Томас Манн был самым известным противником Гитлера, и, так как немцы отказались слушать его предостережения против национал-социализма, нам представляется уместным заметить, что именно ему принадлежит честь подведения итогов германской проблемы. Он напомнил немцам, которые предпочитают винить Версальский договор в возвышении гитлеризма, что это они сами не восприняли всерьез демократическую республику 1918 года, отбросив ее, как неудачную шутку, возненавидев ее за свое заслуженное поражение. Он напомнил им о громадной ответственности большинства немецких интеллектуалов. Вместо того чтобы пестовать идею свободы, они предложили нации новое старое учение, «в котором ценности, связанные с идеей индивида, – истина, свобода, право, разум – были полностью отброшены… или им было придано значение, отличное от значения, какое придавали им в течение столетий». Они высмеивали веру в свободное научное исследование, лишенное всяких предварительных допущений; свобода была дана только тем мыслям, которые оправдывали силу. Эти профессора не верили в свободные учреждения и поэтому считали, что концепция свободы внутренне противоречива; они одобряли «деспотическую тиранию над массами, подкрепленную мифическими фикциями… безумными видениями, химерами, не имеющими ничего общего с истиной, разумом или наукой и не способными к творчеству, определяющему ход жизни и истории».

Томас Манн с ужасом наблюдал это гибельное развитие событий и предостерегал против него всей силой своего могучего слова. Он понимал, что такая идеология приведет к периоду войн, «которые, вероятно, отбросят нас далеко за христианскую цивилизацию Средних веков», в варварскую эпоху шаманов и колдунов.
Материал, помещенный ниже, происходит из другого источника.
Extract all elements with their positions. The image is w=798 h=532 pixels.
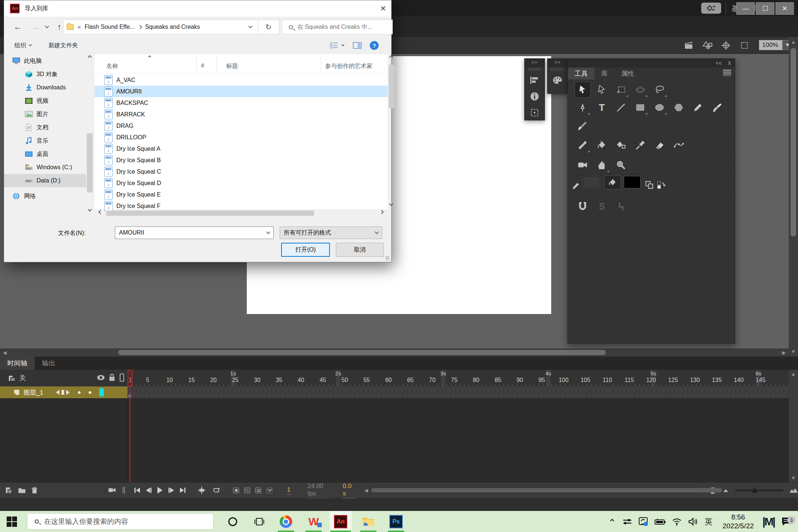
next-keyframe-icon[interactable] xyxy=(66,390,70,395)
color-panel-button[interactable] xyxy=(548,72,567,88)
edit-scene-icon[interactable] xyxy=(683,40,695,51)
column-number[interactable]: # xyxy=(201,62,204,69)
bone-tool[interactable] xyxy=(574,137,591,153)
scroll-left-icon[interactable]: ◀ xyxy=(3,350,7,355)
scroll-down-icon[interactable]: ▼ xyxy=(791,349,796,354)
file-row[interactable]: AMOURII xyxy=(95,86,388,97)
lasso-tool[interactable] xyxy=(651,82,668,98)
oval-tool[interactable] xyxy=(651,99,668,116)
taskbar-wps[interactable]: W xyxy=(303,511,325,532)
timeline-scroll-left-icon[interactable]: ◀ xyxy=(364,488,368,493)
sidebar-item[interactable]: 图片 xyxy=(4,108,86,121)
scroll-up-icon[interactable] xyxy=(389,55,393,59)
taskbar-chrome[interactable] xyxy=(275,511,297,532)
zoom-out-frames-icon[interactable] xyxy=(723,488,729,492)
resize-grip[interactable] xyxy=(385,256,390,260)
file-row[interactable]: Dry Ice Squeal D xyxy=(95,177,388,189)
file-row[interactable]: BACKSPAC xyxy=(95,97,388,109)
breadcrumb-parent[interactable]: Flash Sound Effe... xyxy=(85,24,135,30)
onion-skin-icon[interactable] xyxy=(233,488,239,493)
frame-rate-value[interactable]: 24.00 fps xyxy=(308,482,332,498)
clip-content-icon[interactable] xyxy=(738,40,751,51)
layer-row-header[interactable]: 图层_1 xyxy=(0,386,127,398)
file-row[interactable]: Dry Ice Squeal B xyxy=(95,154,388,166)
file-row[interactable]: DRAG xyxy=(95,120,388,132)
sidebar-item[interactable]: 音乐 xyxy=(4,134,86,147)
tray-sync[interactable] xyxy=(636,511,651,532)
go-to-first-frame-button[interactable] xyxy=(134,488,140,493)
file-row[interactable]: Dry Ice Squeal E xyxy=(95,189,388,200)
tray-input-method[interactable]: |M| xyxy=(760,511,777,532)
scroll-right-icon[interactable] xyxy=(379,210,383,214)
collapse-panel-button[interactable]: << xyxy=(716,60,722,66)
scrollbar-thumb[interactable] xyxy=(87,133,93,192)
back-button[interactable]: ← xyxy=(14,22,22,32)
stroke-color-swatch[interactable] xyxy=(583,176,600,188)
column-name[interactable]: 名称 xyxy=(106,62,118,70)
timeline-horizontal-scrollbar[interactable] xyxy=(370,488,701,493)
open-button[interactable]: 打开(O) xyxy=(281,243,330,257)
tray-show-hidden-icons[interactable] xyxy=(607,511,618,532)
tray-battery[interactable] xyxy=(652,511,668,532)
dialog-titlebar[interactable]: An 导入到库 xyxy=(4,0,391,17)
details-view-icon[interactable] xyxy=(330,42,338,49)
center-playhead-button[interactable] xyxy=(198,487,205,494)
layer-visible-dot[interactable] xyxy=(78,391,81,394)
column-divider[interactable] xyxy=(196,57,197,71)
layer-outline-color-swatch[interactable] xyxy=(99,388,104,396)
forward-button[interactable]: → xyxy=(31,22,40,32)
play-button[interactable] xyxy=(157,487,163,494)
list-horizontal-scrollbar[interactable] xyxy=(95,209,388,217)
playhead-marker[interactable] xyxy=(127,370,133,386)
pencil-tool[interactable] xyxy=(690,99,706,116)
column-title[interactable]: 标题 xyxy=(226,62,238,70)
loop-playback-icon[interactable] xyxy=(212,487,220,494)
scroll-right-icon[interactable]: ▶ xyxy=(782,350,786,355)
stage-zoom-select[interactable]: 100% xyxy=(759,40,782,50)
file-row[interactable]: DRILLOOP xyxy=(95,132,388,143)
sidebar-scrollbar[interactable] xyxy=(86,54,94,215)
modify-markers-icon[interactable] xyxy=(266,488,272,493)
organize-menu[interactable]: 组织 xyxy=(14,42,31,50)
stage-vertical-scrollbar[interactable]: ▲ ▼ xyxy=(789,37,798,357)
free-transform-tool[interactable] xyxy=(613,82,629,98)
pen-tool[interactable] xyxy=(574,99,591,116)
scroll-down-icon[interactable]: ▼ xyxy=(791,475,796,481)
sidebar-item[interactable]: Downloads xyxy=(4,81,86,94)
maximize-button[interactable]: ☐ xyxy=(756,2,774,15)
tray-mixer[interactable] xyxy=(621,511,634,532)
format-select[interactable]: 所有可打开的格式 xyxy=(280,226,382,239)
zoom-in-frames-icon[interactable] xyxy=(789,487,798,493)
taskbar-animate[interactable]: An xyxy=(330,511,352,532)
task-view-button[interactable] xyxy=(248,511,270,532)
rotation-3d-tool[interactable] xyxy=(632,82,648,98)
line-tool[interactable] xyxy=(613,99,629,116)
taskbar-photoshop[interactable]: Ps xyxy=(385,511,407,532)
taskbar-search[interactable]: 在这里输入你要搜索的内容 xyxy=(27,513,214,530)
text-tool[interactable]: T xyxy=(594,99,610,116)
tab-output[interactable]: 输出 xyxy=(35,357,63,370)
edit-symbols-icon[interactable] xyxy=(701,40,714,51)
minimize-button[interactable]: — xyxy=(736,2,755,15)
panel-menu-icon[interactable] xyxy=(723,70,731,76)
start-button[interactable] xyxy=(7,516,17,527)
breadcrumb-overflow[interactable]: « xyxy=(78,24,81,30)
file-row[interactable]: A_VAC xyxy=(95,74,388,86)
classic-brush-tool[interactable] xyxy=(574,117,591,133)
camera-toggle-icon[interactable] xyxy=(108,487,116,494)
dock-grip[interactable] xyxy=(528,68,541,71)
sidebar-item[interactable]: 视频 xyxy=(4,94,86,108)
tab-properties[interactable]: 属性 xyxy=(614,68,641,79)
sync-settings-button[interactable] xyxy=(701,3,721,14)
scrollbar-thumb[interactable] xyxy=(791,48,796,236)
playhead-grabber[interactable] xyxy=(61,389,65,395)
default-colors-button[interactable] xyxy=(644,177,655,193)
brush-tool[interactable] xyxy=(709,99,725,116)
sidebar-item[interactable]: 文档 xyxy=(4,121,86,134)
file-row[interactable]: BARRACK xyxy=(95,109,388,120)
column-artists[interactable]: 参与创作的艺术家 xyxy=(325,62,372,70)
refresh-button[interactable]: ↻ xyxy=(258,20,279,34)
close-button[interactable]: ✕ xyxy=(775,2,794,15)
current-frame-value[interactable]: 1 xyxy=(287,486,290,495)
up-button[interactable]: ↑ xyxy=(57,22,61,32)
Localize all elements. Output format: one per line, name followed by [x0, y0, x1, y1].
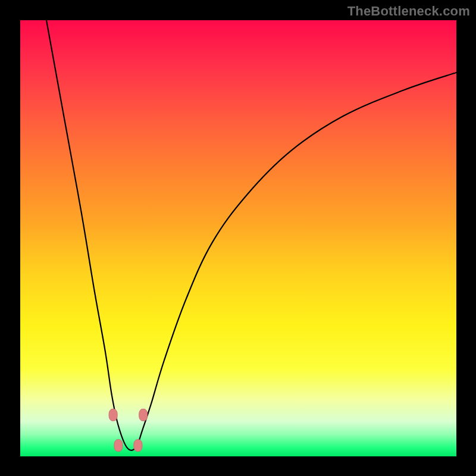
curve-marker	[139, 409, 148, 421]
watermark-text: TheBottleneck.com	[347, 4, 470, 19]
chart-svg	[20, 20, 456, 456]
curve-markers	[109, 409, 148, 451]
curve-marker	[134, 440, 142, 452]
plot-area	[20, 20, 456, 456]
curve-marker	[114, 440, 123, 452]
curve-marker	[109, 409, 117, 421]
bottleneck-curve	[46, 20, 456, 450]
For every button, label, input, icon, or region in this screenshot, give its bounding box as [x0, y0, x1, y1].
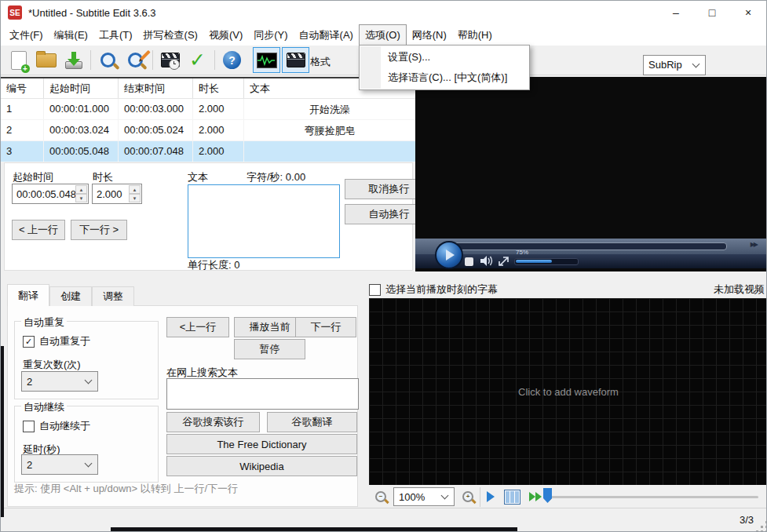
duration-label: 时长	[93, 170, 113, 184]
volume-slider[interactable]	[514, 258, 579, 265]
google-search-line-button[interactable]: 谷歌搜索该行	[166, 412, 260, 432]
position-slider-thumb[interactable]	[543, 488, 552, 503]
search-online-input[interactable]	[166, 378, 359, 410]
volume-fill	[516, 260, 552, 263]
stop-button[interactable]	[465, 257, 473, 266]
subtitle-list: 编号 起始时间 结束时间 时长 文本 1 00:00:01.000 00:00:…	[1, 77, 415, 158]
fullscreen-icon[interactable]	[499, 256, 510, 266]
menu-auto-translate[interactable]: 自动翻译(A)	[294, 24, 359, 46]
waveform-placeholder[interactable]: Click to add waveform	[518, 386, 619, 398]
maximize-button[interactable]: □	[694, 1, 730, 24]
spinner-buttons[interactable]: ▲ ▼	[75, 185, 87, 202]
waveform-icon	[257, 53, 277, 68]
menu-edit[interactable]: 编辑(E)	[49, 24, 93, 46]
open-file-button[interactable]	[33, 48, 59, 72]
play-icon	[446, 250, 455, 261]
spell-check-button[interactable]: ✓	[184, 48, 210, 72]
menu-network[interactable]: 网络(N)	[407, 24, 452, 46]
save-button[interactable]	[60, 48, 86, 72]
fast-forward-icon[interactable]	[528, 491, 544, 502]
play-icon[interactable]	[487, 491, 495, 502]
bottom-tab-bar: 翻译 创建 调整	[7, 285, 134, 306]
table-row[interactable]: 2 00:00:03.024 00:00:05.024 2.000 弯腰捡肥皂	[1, 120, 415, 141]
table-row[interactable]: 1 00:00:01.000 00:00:03.000 2.000 开始洗澡	[1, 99, 415, 120]
column-end-time[interactable]: 结束时间	[119, 78, 193, 98]
tab-translate[interactable]: 翻译	[7, 284, 49, 306]
app-icon: SE	[8, 5, 22, 20]
open-folder-icon	[36, 53, 57, 67]
next-line-button[interactable]: 下一行	[295, 317, 356, 337]
position-slider-track[interactable]	[551, 496, 758, 498]
play-button[interactable]	[435, 241, 463, 269]
line-length-label: 单行长度: 0	[188, 258, 239, 272]
previous-line-button[interactable]: <上一行	[166, 317, 229, 337]
table-row-selected[interactable]: 3 00:00:05.048 00:00:07.048 2.000	[1, 141, 415, 162]
forward-icon[interactable]: ▶▶	[751, 241, 757, 248]
column-number[interactable]: 编号	[1, 78, 44, 98]
new-file-button[interactable]: +	[5, 48, 31, 72]
spinner-buttons[interactable]: ▲ ▼	[129, 185, 141, 202]
spin-up-icon: ▲	[75, 185, 87, 194]
tab-create[interactable]: 创建	[49, 286, 92, 306]
tab-adjust[interactable]: 调整	[92, 286, 134, 306]
video-columns-icon[interactable]	[504, 490, 520, 505]
format-combobox[interactable]: SubRip	[643, 55, 706, 75]
video-player[interactable]: ◀◀ ▶▶ 75%	[415, 77, 767, 271]
toggle-video-button[interactable]	[282, 47, 309, 73]
menu-options-label: 选项(O)	[365, 28, 400, 42]
start-time-spinner[interactable]: 00:00:05.048 ▲ ▼	[12, 184, 89, 204]
menu-bar: 文件(F) 编辑(E) 工具(T) 拼写检查(S) 视频(V) 同步(Y) 自动…	[1, 24, 766, 46]
checkbox-checked-icon[interactable]: ✓	[23, 336, 35, 348]
menu-item-settings[interactable]: 设置(S)...	[360, 47, 529, 67]
auto-repeat-checkbox[interactable]: ✓ 自动重复于	[23, 334, 90, 348]
menu-spellcheck[interactable]: 拼写检查(S)	[138, 24, 203, 46]
free-dictionary-button[interactable]: The Free Dictionary	[166, 434, 357, 454]
previous-line-button[interactable]: < 上一行	[12, 220, 65, 240]
zoom-level-combobox[interactable]: 100%	[393, 487, 455, 506]
duration-spinner[interactable]: 2.000 ▲ ▼	[92, 184, 142, 204]
auto-continue-checkbox[interactable]: 自动继续于	[23, 419, 90, 433]
fix-common-errors-button[interactable]	[157, 48, 183, 72]
menu-file[interactable]: 文件(F)	[4, 24, 49, 46]
zoom-in-icon[interactable]: +	[462, 491, 473, 502]
column-start-time[interactable]: 起始时间	[44, 78, 119, 98]
checkbox-unchecked-icon[interactable]	[369, 284, 381, 296]
menu-options[interactable]: 选项(O) 设置(S)... 选择语言(C)... [中文(简体)]	[359, 24, 407, 46]
toggle-waveform-button[interactable]	[253, 47, 280, 73]
menu-help[interactable]: 帮助(H)	[452, 24, 498, 46]
menu-item-choose-language[interactable]: 选择语言(C)... [中文(简体)]	[360, 67, 529, 88]
subtitle-text-area[interactable]	[188, 184, 340, 258]
menu-tools[interactable]: 工具(T)	[93, 24, 138, 46]
volume-icon[interactable]	[480, 255, 494, 267]
select-current-subtitle-checkbox[interactable]: 选择当前播放时刻的字幕	[369, 282, 498, 297]
toolbar-separator	[152, 50, 153, 70]
checkbox-unchecked-icon[interactable]	[23, 421, 35, 432]
toolbar-separator	[214, 50, 215, 70]
find-button[interactable]	[95, 48, 121, 72]
minimize-button[interactable]: –	[658, 1, 694, 24]
wikipedia-button[interactable]: Wikipedia	[166, 456, 357, 476]
waveform-area[interactable]: Click to add waveform	[369, 298, 767, 485]
google-translate-button[interactable]: 谷歌翻译	[267, 412, 357, 432]
search-icon	[100, 53, 115, 67]
toolbar-separator	[480, 487, 480, 507]
help-button[interactable]: ?	[219, 48, 245, 72]
pause-button[interactable]: 暂停	[234, 339, 305, 359]
repeat-count-combobox[interactable]: 2	[21, 371, 98, 392]
menu-sync[interactable]: 同步(Y)	[248, 24, 293, 46]
format-value: SubRip	[648, 59, 682, 71]
desktop-edge-artifact	[1, 346, 4, 517]
delay-combobox[interactable]: 2	[21, 454, 98, 475]
column-duration[interactable]: 时长	[193, 78, 244, 98]
chevron-down-icon	[441, 492, 449, 500]
next-line-button[interactable]: 下一行 >	[71, 220, 127, 240]
menu-video[interactable]: 视频(V)	[203, 24, 248, 46]
replace-button[interactable]	[122, 48, 148, 72]
close-button[interactable]: ×	[730, 1, 766, 24]
save-icon	[65, 52, 82, 69]
resize-grip[interactable]	[761, 526, 763, 528]
seek-track[interactable]	[452, 242, 727, 250]
spell-check-icon: ✓	[189, 50, 206, 70]
spin-up-icon: ▲	[129, 185, 141, 194]
zoom-out-icon[interactable]: −	[375, 491, 386, 502]
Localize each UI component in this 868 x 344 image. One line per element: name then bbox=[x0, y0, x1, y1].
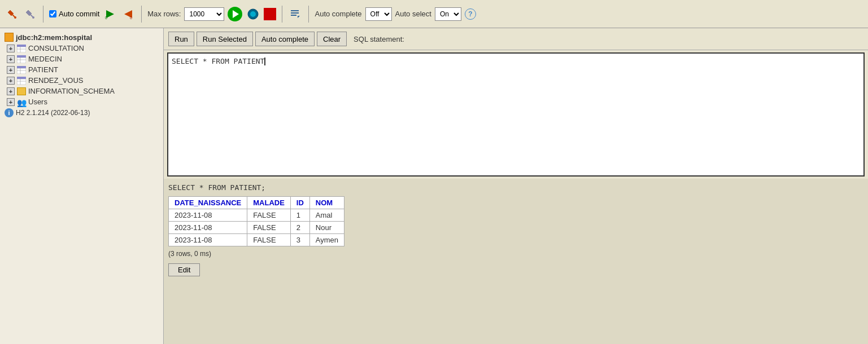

Для обозначения такого положения вещей Манн воспользовался музыкальным термином глиссандо, «варварским рудиментом домузыкальной эпохи… Я всегда чувствовал в глиссандо антикультурный и античеловеческий зов».

Немецкая молодежь была увлечена тоталитарными идеями задолго до Гитлера. Это можно почувствовать по беседам, которые ведут молодые люди в романе «Доктор Фаустус» в начале двадцатых годов. Язык, которым они пользуются, – это типичный немецкий жаргон гегельянского типа, который в свое время высмеивал еще Гете. Эти подающие надежды молодые люди убеждены, что либерализм изжил себя и устарел, что никого больше не занимают идеи свободы; они видят только «две возможности религиозной [!] самореализации – социальную и национальную». Пару десятилетий спустя эти возможности стали реальностью, воплотившись под восторженные вопли миллионов молодых и не очень молодых мужчин и женщин в «религию» национал-социализма.

Фауст Томаса Манна – композитор Адриан. По мнению Манна, старая легенда о докторе Фаустусе и трагедия Гете не полностью представляют немецкий характер, так как лишены музыкального элемента. «Музыка – царство демонизма». Музыка, в особенности музыка романтическая, оказывает опустошающее воздействие на германское сознание. Манн цитирует Бальзака, сказавшего в 1839 году: «Пусть немцы не знают, как играть на великих инструментах свободы, но зато они естественно умеют играть на всех музыкальных инструментах».